The 6-mm Early Treatment Diabetic Retinopathy Study (ETDRS) macular maps and the OCT false-colors maps provided quantitative and qualitative information on the thickness of the retinal tissue at the site in question, respectively, and were based on our normative OCT (n=12) database of normal macular thickness in age-matched patients as controls. The macula was considered thickened when its central sub-field (CST) exceeded 200µm, similar to data previously reported[15],[16]. Research adhered to the tenets of the Declaration of Helsinki, and the approval of the Institutional Review Board was obtained.
RESULTS
Two patients with chronic diffuse macular edema in which any other potential clinical cause for the edema was not detected, were diagnosed using OCT to have extrafoveal vitreoretinal traction sites in each eye. The first patient (Eye No. 1), a 53-year-old male, underwent perforating injury in his left eye 12 months prior to the OCT examination. His BCVA was 6/18 and the CST was 358µm. The centrally fixated Automatic 6-radial lines program enabled the diagnosis of the traction membrane (Figure 1) which was located at the papillomacular bundle (PMB) zone. The retinal edema that underlined this site was in continuum with the central macular edema, thus attaining a pattern of diffuse macular edema. The second patient (Eye No. 2), a 74-year old female with a chronic intractable macular edema of idiopathic origin in her right eye, had a BCVA of 6/24 and CST of 505µm. A vitreoretinal traction membrane was identified superonasal to the fovea associated with diffuse macular edema and accompanied by cystoid spaces. The centrally fixated Automatic 6-radial lines program shows a small ERM (Figure 2A) but it did not enable a diagnosis of vitreoretinal traction membrane; rather it was detected only by the Line group program (Figure 2B). The retinal edema that underlined the traction site was in direct communication with the edema at the central macula. This association could be also depicted from the macular map (Figure 2C).

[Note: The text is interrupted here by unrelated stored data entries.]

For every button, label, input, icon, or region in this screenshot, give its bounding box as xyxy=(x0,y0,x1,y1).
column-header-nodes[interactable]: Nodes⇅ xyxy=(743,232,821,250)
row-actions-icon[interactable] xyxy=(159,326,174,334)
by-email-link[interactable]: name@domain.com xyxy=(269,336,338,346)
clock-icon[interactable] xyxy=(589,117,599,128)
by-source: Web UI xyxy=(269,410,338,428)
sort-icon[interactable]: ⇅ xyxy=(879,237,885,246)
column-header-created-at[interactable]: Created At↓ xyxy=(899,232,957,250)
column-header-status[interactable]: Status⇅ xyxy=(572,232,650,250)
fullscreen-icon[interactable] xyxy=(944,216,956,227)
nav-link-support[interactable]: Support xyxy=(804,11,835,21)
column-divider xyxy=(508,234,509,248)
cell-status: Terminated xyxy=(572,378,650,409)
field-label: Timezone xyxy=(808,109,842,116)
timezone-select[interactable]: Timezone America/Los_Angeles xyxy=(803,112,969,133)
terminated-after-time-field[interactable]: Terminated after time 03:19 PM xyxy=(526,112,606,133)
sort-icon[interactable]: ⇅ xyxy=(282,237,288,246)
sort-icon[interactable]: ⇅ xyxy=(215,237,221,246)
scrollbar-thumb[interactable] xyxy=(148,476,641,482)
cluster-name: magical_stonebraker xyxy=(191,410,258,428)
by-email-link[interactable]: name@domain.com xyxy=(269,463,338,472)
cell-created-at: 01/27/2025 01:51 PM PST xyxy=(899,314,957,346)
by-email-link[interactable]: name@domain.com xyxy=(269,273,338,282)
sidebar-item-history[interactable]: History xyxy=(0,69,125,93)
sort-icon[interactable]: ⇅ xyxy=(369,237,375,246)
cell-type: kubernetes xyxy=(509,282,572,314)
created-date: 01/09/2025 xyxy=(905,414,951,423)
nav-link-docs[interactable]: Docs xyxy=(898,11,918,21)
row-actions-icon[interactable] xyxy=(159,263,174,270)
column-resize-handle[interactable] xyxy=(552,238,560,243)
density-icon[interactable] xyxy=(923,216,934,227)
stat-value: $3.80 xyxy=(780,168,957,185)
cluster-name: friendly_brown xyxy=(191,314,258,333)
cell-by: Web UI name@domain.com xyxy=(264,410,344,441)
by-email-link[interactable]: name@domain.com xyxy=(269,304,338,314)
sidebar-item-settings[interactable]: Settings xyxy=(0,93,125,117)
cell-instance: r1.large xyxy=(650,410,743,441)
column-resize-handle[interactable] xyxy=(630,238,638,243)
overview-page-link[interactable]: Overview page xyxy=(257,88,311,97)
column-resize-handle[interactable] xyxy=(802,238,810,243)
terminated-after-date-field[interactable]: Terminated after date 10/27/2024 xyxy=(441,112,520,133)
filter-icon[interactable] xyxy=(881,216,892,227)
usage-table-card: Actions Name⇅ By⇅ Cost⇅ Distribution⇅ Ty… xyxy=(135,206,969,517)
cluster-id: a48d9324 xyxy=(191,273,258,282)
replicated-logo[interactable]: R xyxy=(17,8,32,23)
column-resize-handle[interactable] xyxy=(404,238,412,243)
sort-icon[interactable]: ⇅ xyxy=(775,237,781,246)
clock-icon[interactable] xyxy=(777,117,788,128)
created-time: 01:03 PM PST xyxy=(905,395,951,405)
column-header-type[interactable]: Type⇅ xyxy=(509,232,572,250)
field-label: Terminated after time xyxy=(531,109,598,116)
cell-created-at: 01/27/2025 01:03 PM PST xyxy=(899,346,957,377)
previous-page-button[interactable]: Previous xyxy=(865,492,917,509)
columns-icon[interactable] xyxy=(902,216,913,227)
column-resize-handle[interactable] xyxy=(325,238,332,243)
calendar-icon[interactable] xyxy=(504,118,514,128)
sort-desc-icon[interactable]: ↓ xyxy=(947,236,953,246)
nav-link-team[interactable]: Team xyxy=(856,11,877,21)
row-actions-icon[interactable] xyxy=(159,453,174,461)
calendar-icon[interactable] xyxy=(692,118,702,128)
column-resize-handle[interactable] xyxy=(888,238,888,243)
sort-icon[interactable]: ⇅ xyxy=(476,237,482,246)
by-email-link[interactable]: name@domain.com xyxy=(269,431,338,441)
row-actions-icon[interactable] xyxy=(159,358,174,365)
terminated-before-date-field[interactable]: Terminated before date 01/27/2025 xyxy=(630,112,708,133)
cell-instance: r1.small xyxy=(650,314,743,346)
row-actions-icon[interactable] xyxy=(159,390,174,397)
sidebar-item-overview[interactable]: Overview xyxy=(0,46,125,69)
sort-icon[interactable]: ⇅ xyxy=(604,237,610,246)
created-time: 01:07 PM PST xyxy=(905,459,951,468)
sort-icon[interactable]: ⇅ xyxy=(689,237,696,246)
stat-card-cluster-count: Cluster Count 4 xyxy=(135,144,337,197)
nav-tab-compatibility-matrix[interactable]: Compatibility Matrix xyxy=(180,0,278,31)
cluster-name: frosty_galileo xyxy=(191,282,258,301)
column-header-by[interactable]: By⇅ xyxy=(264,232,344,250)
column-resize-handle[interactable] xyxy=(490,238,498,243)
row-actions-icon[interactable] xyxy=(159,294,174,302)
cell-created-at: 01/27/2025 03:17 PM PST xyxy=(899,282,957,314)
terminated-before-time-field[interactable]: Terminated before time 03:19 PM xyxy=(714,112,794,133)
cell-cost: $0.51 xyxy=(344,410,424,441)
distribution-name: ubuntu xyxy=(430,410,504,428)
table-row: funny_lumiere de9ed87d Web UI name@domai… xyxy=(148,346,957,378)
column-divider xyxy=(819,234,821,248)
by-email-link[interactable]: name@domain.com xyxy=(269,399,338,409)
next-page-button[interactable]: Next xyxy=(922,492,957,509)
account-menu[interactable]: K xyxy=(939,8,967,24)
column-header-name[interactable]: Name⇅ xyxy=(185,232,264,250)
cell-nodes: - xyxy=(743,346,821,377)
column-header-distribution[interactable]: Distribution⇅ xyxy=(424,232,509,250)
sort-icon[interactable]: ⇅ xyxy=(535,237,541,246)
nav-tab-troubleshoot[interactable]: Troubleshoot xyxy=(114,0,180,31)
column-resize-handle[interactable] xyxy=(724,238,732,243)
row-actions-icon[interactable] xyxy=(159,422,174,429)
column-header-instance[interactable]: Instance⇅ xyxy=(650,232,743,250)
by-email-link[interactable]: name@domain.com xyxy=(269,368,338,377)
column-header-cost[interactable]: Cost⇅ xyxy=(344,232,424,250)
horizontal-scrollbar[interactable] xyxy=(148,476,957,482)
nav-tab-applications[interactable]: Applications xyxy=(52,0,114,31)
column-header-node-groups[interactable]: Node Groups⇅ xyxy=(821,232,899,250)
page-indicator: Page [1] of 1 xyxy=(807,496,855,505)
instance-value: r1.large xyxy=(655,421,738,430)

Figure 1. Diffuse macular edema in the left eye of a 53-year-old man after perforating ocular injury (Eye No. 1) in the automatic 6-radial lines program. A vitreoretinal extrafoveal traction strand is detected in scans 3-6 (arrow at scan 5) located nasal to the fovea in the papillomacular bundle zone. Diffuse edema is adjacent to the traction site and in continuum with the central macula.
Figure 2. Diffuse macular edema in the right eye of a 74-year-old woman of idiopathic origin (Eye No. 2) in the automatic 6-radial lines program.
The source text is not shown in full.